**Task objective:** Among the entries beneath this sentence, how many lines include the word "opiniones"? Only the number is wanted.
Material provided Block Start
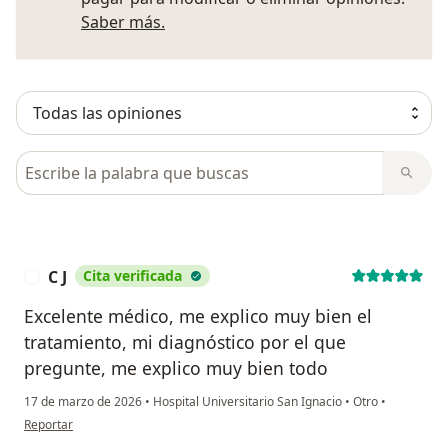
Más información sobre opiniones
Saber más.
Busca en opiniones
C J
Cita verificada
C
Excelente médico, me explico muy bien el
tratamiento, mi diagnóstico por el que
pregunte, me explico muy bien todo
17 de marzo de 2026
•
Hospital Universitario San Ignacio
•
Otro
•
en opinión del usuario C J
Reportar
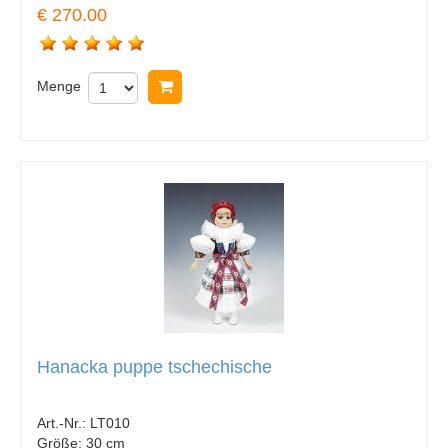
€ 270.00
Menge
In Warenkorb legen
Hanacka puppe tschechische
Art.-Nr.:
LT010
Größe:
30 cm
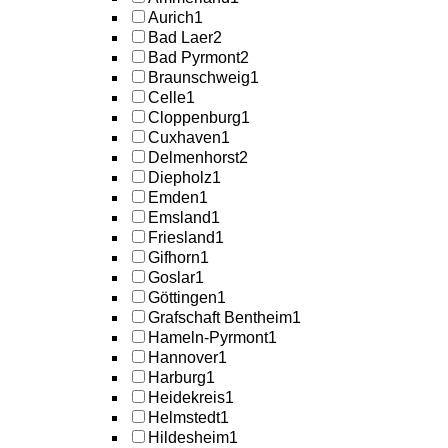
Aurich
1
Bad Laer
2
Bad Pyrmont
2
Braunschweig
1
Celle
1
Cloppenburg
1
Cuxhaven
1
Delmenhorst
2
Diepholz
1
Emden
1
Emsland
1
Friesland
1
Gifhorn
1
Goslar
1
Göttingen
1
Grafschaft Bentheim
1
Hameln-Pyrmont
1
Hannover
1
Harburg
1
Heidekreis
1
Helmstedt
1
Hildesheim
1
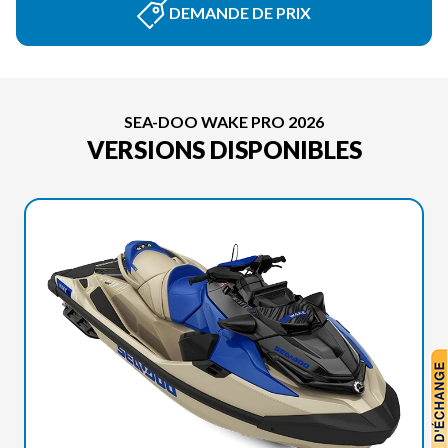
DEMANDE DE PRIX
SEA-DOO WAKE PRO 2026
VERSIONS DISPONIBLES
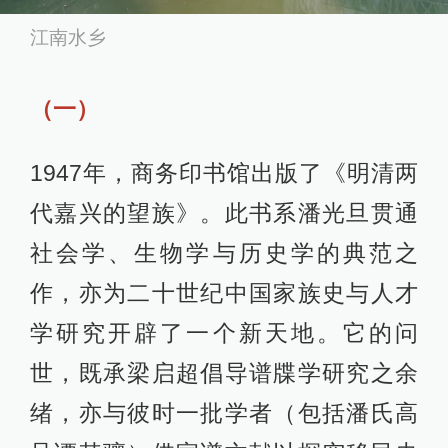
江南水乡
（一）
1947年，商务印书馆出版了《明清两
代嘉兴的望族》。此书系潘光旦贯通
社会学、生物学与历史学的典范之
作，亦为二十世纪中国家族史与人才
学研究开辟了一个新天地。它的问
世，既承梁启超倡导谱牒学研究之余
绪，亦与彼时一批学者（包括潘氏高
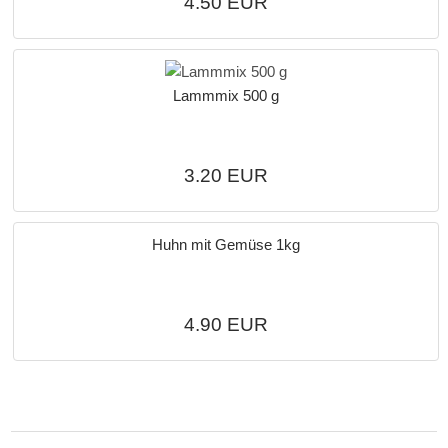
4.50 EUR
Lammmix 500 g
3.20 EUR
Huhn mit Gemüse 1kg
4.90 EUR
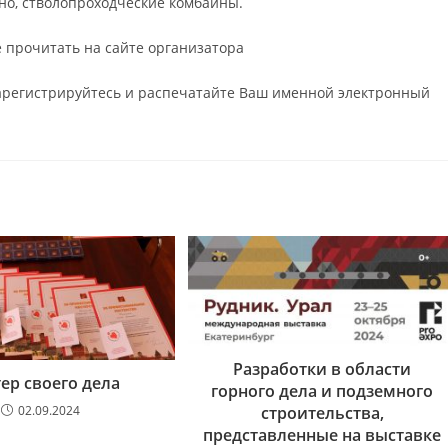
но, стволопроходческие комбайны.
 прочитать на сайте организатора
зарегистрируйтесь и распечатайте Ваш именной электронный
Разработки в области
ер своего дела
горного дела и подземного
02.09.2024
строительства,
представленные на выставке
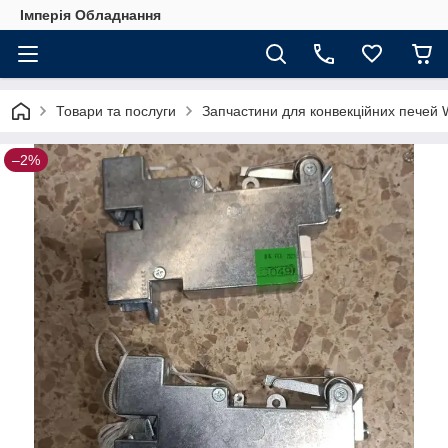
Імперія Обладнання
Товари та послуги
Запчастини для конвекційних печей 
–2%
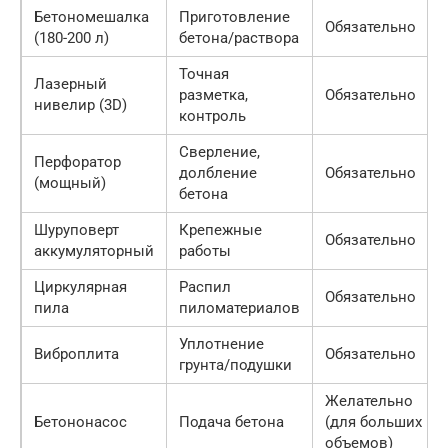
Бетономешалка
Приготовление
Обязательно
(180-200 л)
бетона/раствора
Точная
Лазерный
разметка,
Обязательно
нивелир (3D)
контроль
Сверление,
Перфоратор
долбление
Обязательно
(мощный)
бетона
Шуруповерт
Крепежные
Обязательно
аккумуляторный
работы
Циркулярная
Распил
Обязательно
пила
пиломатериалов
Уплотнение
Виброплита
Обязательно
грунта/подушки
Желательно
Бетононасос
Подача бетона
(для больших
объемов)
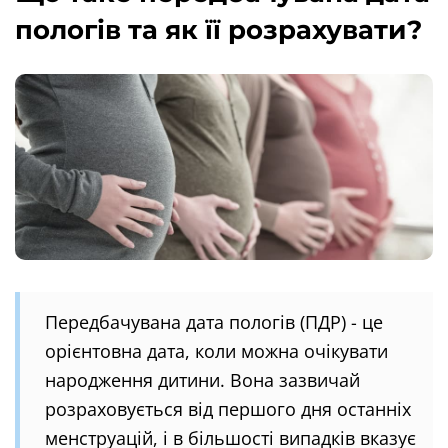
пологів та як її розрахувати?
Передбачувана дата пологів (ПДР) - це
орієнтовна дата, коли можна очікувати
народження дитини. Вона зазвичай
розраховується від першого дня останніх
менструацій, і в більшості випадків вказує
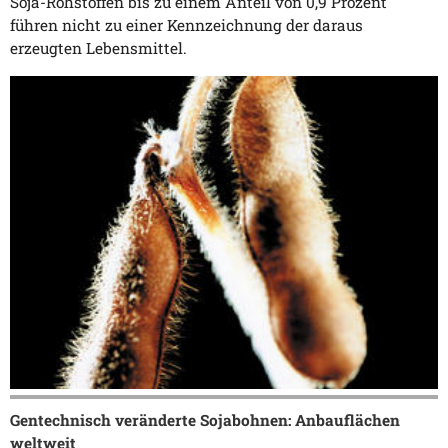
Soja-Rohstoffen bis zu einem Anteil von 0,9 Prozent
führen nicht zu einer Kennzeichnung der daraus
erzeugten Lebensmittel.
Gentechnisch veränderte Sojabohnen: Anbauflächen
weltweit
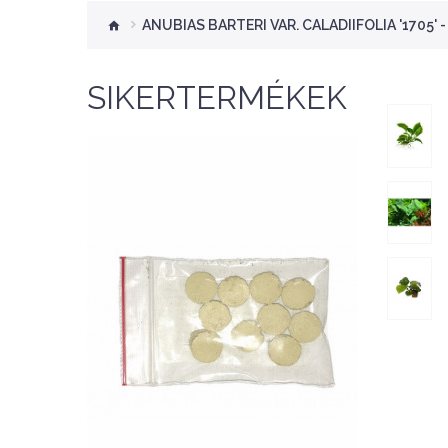
ANUBIAS BARTERI VAR. CALADIIFOLIA '1705' 
SIKERTERMÉKEK
Nettó ár: 276 Ft
Aquaplant tápanyag
tabletta 10db
KOSÁRBA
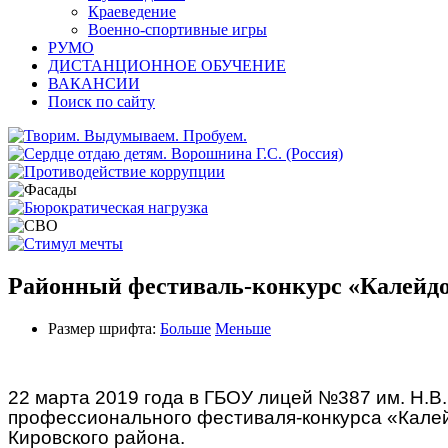
Краеведение
Военно-спортивные игры
РУМО
ДИСТАНЦИОННОЕ ОБУЧЕНИЕ
ВАКАНСИИ
Поиск по сайту
Районный фестиваль-конкурс «Калейдо
Размер шрифта:
Больше
Меньше
22 марта 2019 года в ГБОУ лицей №387 им. Н.
профессионального фестиваля-конкурса «Калей
Кировского района.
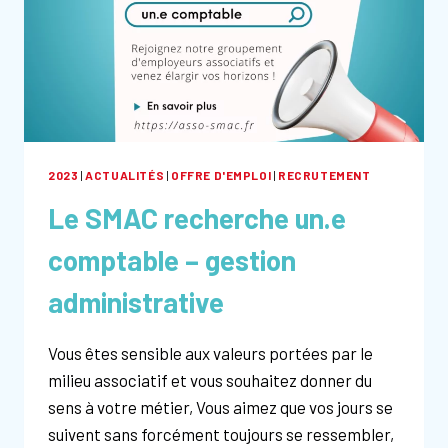
10
MARS
2023
2023
|
ACTUALITÉS
|
OFFRE D'EMPLOI
|
RECRUTEMENT
Le SMAC recherche un.e
comptable – gestion
administrative
Vous êtes sensible aux valeurs portées par le
milieu associatif et vous souhaitez donner du
sens à votre métier, Vous aimez que vos jours se
suivent sans forcément toujours se ressembler,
Material provided Block End
**Result below:** 2